A handsome home for books

Stephen Gardiner

THE ARCHITECTURE OF TILE BRITISH LIBRARY AT Si PANCRAS by Roger Stonehouse and Gerhard Stromberg Span Press, £65, pp. 262, ISBN 0419251200 The construction of the British Library, opened in April 1998, took the phenomenally long time of 36 years, including, that is, preliminary schemes subsequently dropped: against this amazing fact, beating all records, other developments of a similar kind (like, for instance, the Edinburgh Parliament building) fade into insignificance.

The first point to understand is this: it wasn't the fault of the architect, Sir Colin St John Wilson. Instead, it was the fault of innumerable different briefs, cuts in budget and consequent delays following changes of government, generally displaying successive failures of confidence in the completion and architectural quality of this extremely important venture. The second point to note is that, despite the hold-ups encountered by the architect, and the frustration of constantly having to redesign his building to accommodate new instructions, the finished product has, through his effort and sheer dedication, emerged at the end having in no way suffered aesthetically. On the evening that Roger Stonehouse's excellent history of the Library was launched, the building was striking for its richness and appearance of calm: nobody could have guessed it could have come through such a minefield of problems undamaged, and they included insults hurled at the design from people in high places.

The story begins with the decision to move the British Library from its place in the British Museum in 1962 when Sir Leslie Martin and Wilson were appointed as architects, yet only in 1975 was Wilson commissioned to report on the possibilities of the site next to St Pancras station, His scheme was approved in 1978 with work planned to start the following year, but was held up when the new Conservative government cut funding by more than half in 1980, so reducing the building volume accordingly, a linear form becoming one that was centralised; this dramatic change is well illustrated, as with all else in the book, by the diagrammatic plans in the margin.
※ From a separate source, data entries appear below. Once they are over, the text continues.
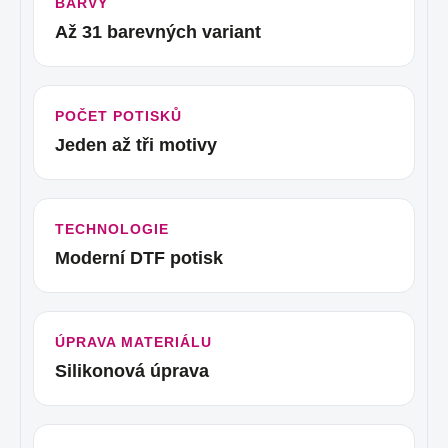
BARVY
Až 31 barevných variant
POČET POTISKŮ
Jeden až tři motivy
TECHNOLOGIE
Moderní DTF potisk
ÚPRAVA MATERIÁLU
Silikonová úprava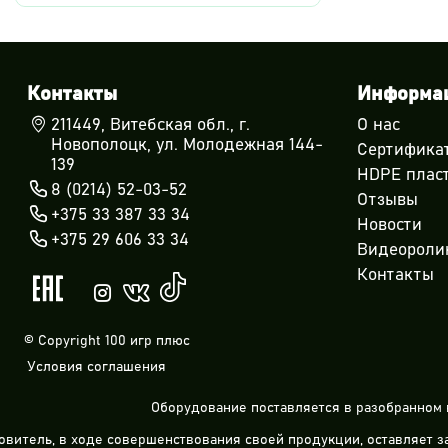
Контакты
Информа
211449, Витебская обл., г.
О нас
Новополоцк, ул. Молодежная 144-
Сертифика
139
HDPE плас
8 (0214) 52-03-52
Отзывы
+375 33 387 33 34
Новости
+375 29 606 33 34
Видеороли
Контакты
© Copyright 100 игр плюс
Условия соглашения
Оборудование поставляется в разобранном 
овитель, в ходе совершенствования своей продукции, оставляет 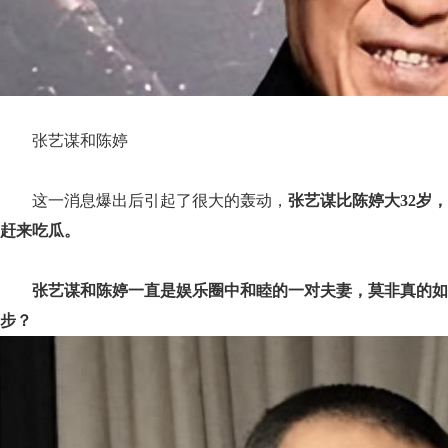
张艺谋和陈婷
这一消息爆出后引起了很大的轰动，
张艺谋比陈婷大32岁
赶来吃瓜。
张艺谋和陈婷一直是娱乐圈中和睦的一对夫妻，莫非真的如
步？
Here was a portent of what was to follow, not made any easier by a huge and complex brief that led to nine floors above ground and over five below it.

In addition, it was a difficult site, the building having to stand up to the elaborate, jagged and immensely powerful George Gilbert Scott's redbrick station on the east and the roar of traffic on Euston Road. Elements like these, together with the site's shape, determined the weight and form, leading to the vast forecourt. Equally difficult, of course, was the extraordinary fact that during the Thatcher government the architect didn't know from year to year what funding was available. As Wilson neatly described this highly disturbing lack of certainty, it was like constantly pulling a plant up by the roots to see if it was still alive and then cutting a bit off before shoving it back in the ground.' Indeed, it was only because of the architect's flexible approach to design, his ability to exploit some change ordered even when the building was under construction, that positive opportunities were recognised and seized upon. When, for instance, the catalogue hall was dispensed with by the development of computerisation it left a perfect space for the display of the King's Library. This collection of rare books with their beautiful bindings became a six-floor-high, bronze and glass tower, a free-standing monument acting as a focus for the huge, tall, white entrance. It is not, however, a mere symbol: the books are there to use.

Stonehouse emphasises that his book is about the building and a work of architecture, its spatial qualities and detail design, all of which, down to the last handrails (especially the handrails), has an imagination, a perfection and a humanity which in particular pervade the entire structure; a reason why there is life spreading out with tables and people and cafés in the forecourt. The unique photographs by Gerhard Stromberg, otherwise a nature photographer, capture the quiet and contemplative essence of being in a library, a fine achievement indeed.